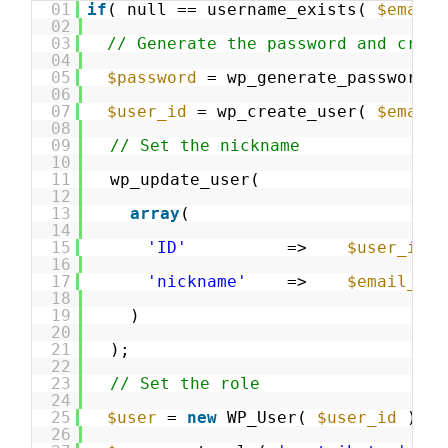
01
if
( null == username_exists( 
$email_
02
03
// Generate the password and creat
04
05
$password
= wp_generate_password( 
06
07
$user_id
= wp_create_user( 
$email_
08
09
// Set the nickname
10
11
wp_update_user(
12
13
array
(
14
15
'ID'
=>    
$user_id
,
16
17
'nickname'
=>    
$email_add
18
19
)
20
21
);
22
23
// Set the role
24
25
$user
= 
new
WP_User( 
$user_id
);
26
********
▸ **ABOUT THIS TASK**: This exercise calls for the complete listing, returned exactly and without images.

▸ **EXERCISE OUTPUT**:
01
if
( null == username_exists( 
$email_
02
03
// Generate the password and creat
04
05
$password
= wp_generate_password( 
06
07
$user_id
= wp_create_user( 
$email_
08
09
// Set the nickname
10
11
wp_update_user(
12
13
array
(
14
15
'ID'
=>    
$user_id
,
16
17
'nickname'
=>    
$email_add
18
19
)
20
21
);
22
23
// Set the role
24
25
$user
= 
new
WP_User( 
$user_id
);
26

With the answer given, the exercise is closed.